Courtly love was a force compared to which, said the great medievalist C.S. Lewis, ‘the Renaissance was a mere ripple on the surface of literature’. The knight held captive in a posture of devotion to the cruel ‘mistress’ he must always obey. Bound to serve – without reward if necessary, since his mistress was already married to someone else, and a lady of higher rank than he.

These were the rules which had made possible the long courtship of Elizabeth’s parents, Anne Boleyn and Henry VIII. These were the rules which allowed Elizabeth to present herself to her courtiers as Gloriana; gave viable form to her whole controversial female monarchy. Perhaps the old game had been growing weary at last, even as Leicester introduced his stepson Essex to the Queen’s court - but it retained, still, enough credence to give a language for Essex’s ritual parade of adoration for the mistress who could, indeed, have been his mother. It made acceptable a whole hyperbolic language of love.

‘Madam’, he wrote to her after one early separation, ‘if my horse could run as fast as my thoughts do fly, I would as often make mine eyes rich in beholding the treasure of my love as my desires do triumph when I seem to myself in a strong imagination to conquer your resisting will.’ One letter declares that: ‘Since I was first so happy as to know what love meant, I was never one day, nor one hour, free from hope and jealousy, and as long as you do me right, they are the inseparable companions of my life.’

Those protestations, however, ring somewhat hollow, if set against the many occasions on which Essex saw fit almost to scold the woman who had been ruling England for years when he was born. Indeed, I suspect that Essex (like his rival Ralegh?) failed really to understand or appreciate Elizabeth as the earlier generation around her (Leicester, Hatton, William Cecil) had done. He saw as pure weakness the qualities of vacillation and dissimulation which, carefully deployed, had been two of the best weapons in Elizabeth’s wars. He would write to her, and of her, almost on terms of equality. ‘What, cannot princes err? Cannot subjects receive wrong? Is an earthly power or authority infinite? Pardon me, pardon me, my good lord, I can never subscribe to these principles’, he wrote angrily in the last years of their relationship. To the letter he sent her, Elizabeth returned a verbal message: ‘Tell the Earl that I value myself at as great a price as he values himself.’

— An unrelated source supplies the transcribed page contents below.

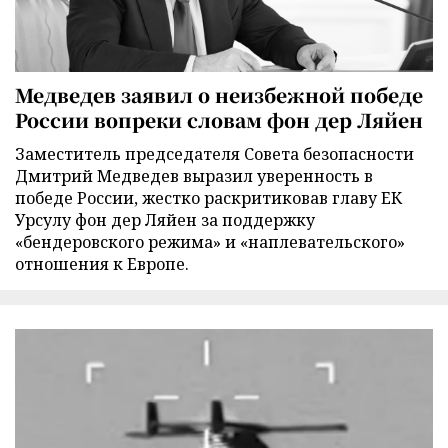
Медведев заявил о неизбежной победе
России вопреки словам фон дер Ляйен
Заместитель председателя Совета безопасности
Дмитрий Медведев выразил уверенность в
победе России, жестко раскритиковав главу ЕК
Урсулу фон дер Ляйен за поддержку
«бендеровского режима» и «наплевательского»
отношения к Европе.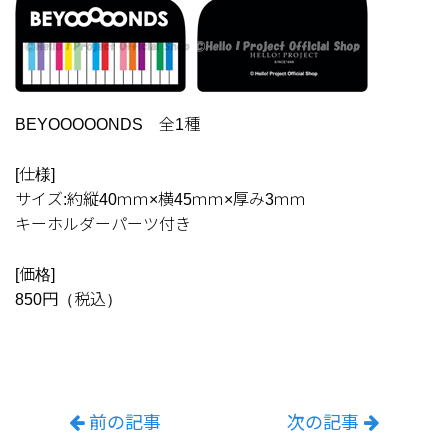
BEYOOOOONDS 全1種
[仕様]
サイズ:約縦40ｍｍ×横45ｍｍ×厚み3ｍｍ
キーホルダーパーツ付き
[価格]
850円（税込）
前の記事
次の記事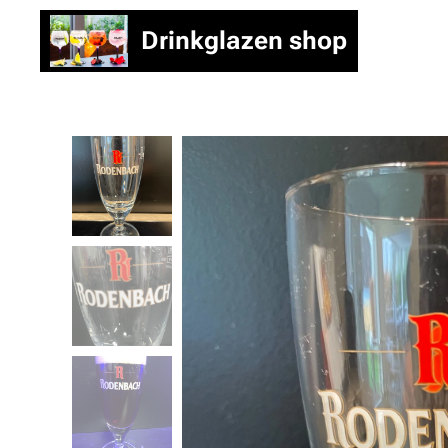
Drinkglazen shop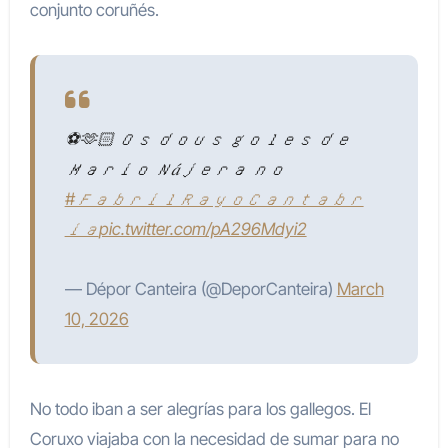
conjunto coruñés.
⚽️🫶🏻 𝑂𝑠 𝑑𝑜𝑢𝑠 𝑔𝑜𝑙𝑒𝑠 𝑑𝑒
𝑀𝑎𝑟𝑖𝑜 𝑁𝑎́𝑗𝑒𝑟𝑎 𝑛𝑜
#𝐹𝑎𝑏𝑟𝑖𝑙𝑅𝑎𝑦𝑜𝐶𝑎𝑛𝑡𝑎𝑏𝑟
𝑖𝑎
pic.twitter.com/pA296Mdyi2
— Dépor Canteira (@DeporCanteira)
March
10, 2026
No todo iban a ser alegrías para los gallegos. El
Coruxo viajaba con la necesidad de sumar para no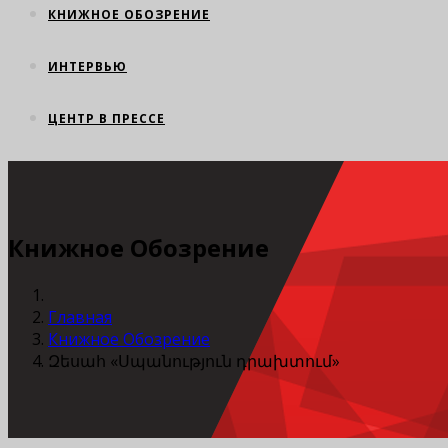
КНИЖНОЕ ОБОЗРЕНИЕ
ИНТЕРВЬЮ
ЦЕНТР В ПРЕССЕ
Книжное Обозрение
Главная
Книжное Обозрение
Զեսահ «Սպանություն դրախտում»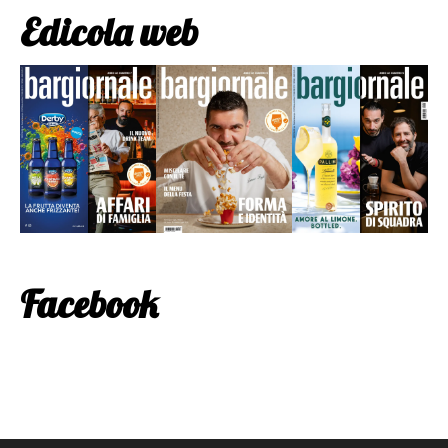
Edicola web
Facebook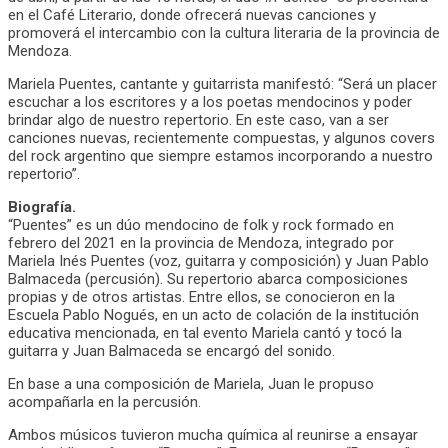
en el Café Literario, donde ofrecerá nuevas canciones y
promoverá el intercambio con la cultura literaria de la provincia de
Mendoza.
Mariela Puentes, cantante y guitarrista manifestó: “Será un placer
escuchar a los escritores y a los poetas mendocinos y poder
brindar algo de nuestro repertorio. En este caso, van a ser
canciones nuevas, recientemente compuestas, y algunos covers
del rock argentino que siempre estamos incorporando a nuestro
repertorio”.
Biografía.
“Puentes” es un dúo mendocino de folk y rock formado en
febrero del 2021 en la provincia de Mendoza, integrado por
Mariela Inés Puentes (voz, guitarra y composición) y Juan Pablo
Balmaceda (percusión). Su repertorio abarca composiciones
propias y de otros artistas. Entre ellos, se conocieron en la
Escuela Pablo Nogués, en un acto de colación de la institución
educativa mencionada, en tal evento Mariela cantó y tocó la
guitarra y Juan Balmaceda se encargó del sonido.
En base a una composición de Mariela, Juan le propuso
acompañarla en la percusión.
Ambos músicos tuvieron mucha química al reunirse a ensayar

‘He hath played long enough upon me’, Elizabeth said on one occasion. ‘I mean to play awhile upon him and to stand as much upon my greatness as he hath done upon his stomach [pride].’ Late in her reign one observer noted that Essex’s greatness ‘was now judged to depend as much on her Majesty’s fear of him as her love to him’ Her godson John Harrington reported her as saying: ‘By God’s Son, I am no Queen; that man is above me’.

And yet, underneath their dangerous spats, and certainly underneath the hyperbole of courtly love, was there some real need, some emotional reality? The two seemed tied one to the other - by practical needs, yes, but surely also by some kind of visceral link. There is a vehemence in the Earl’s letters as well as in the Queen’s which suggest real emotion of some sort. In Essex’s own (undated) words:

‘This is but one of the many letters which, since I saw your Majesty, I wrote, but never sent unto you; for, to write freely to a Lady that lies in wait for all things I do or say, were too much hazard . . . your Majesty seeth the state of my mind, full of confusion and contrariety. I sometimes think of running, and then remember what it will be to come in armour triumphing into that presence, out of which both by your own voice I was commanded, and by your hands thrust out. But God knows this is no sudden accident. You may tell those that thirst and gape after my ruin, that you have now an advantage, that, being in passion, I spake rashly. It is well you have that you looked for, and so have I.’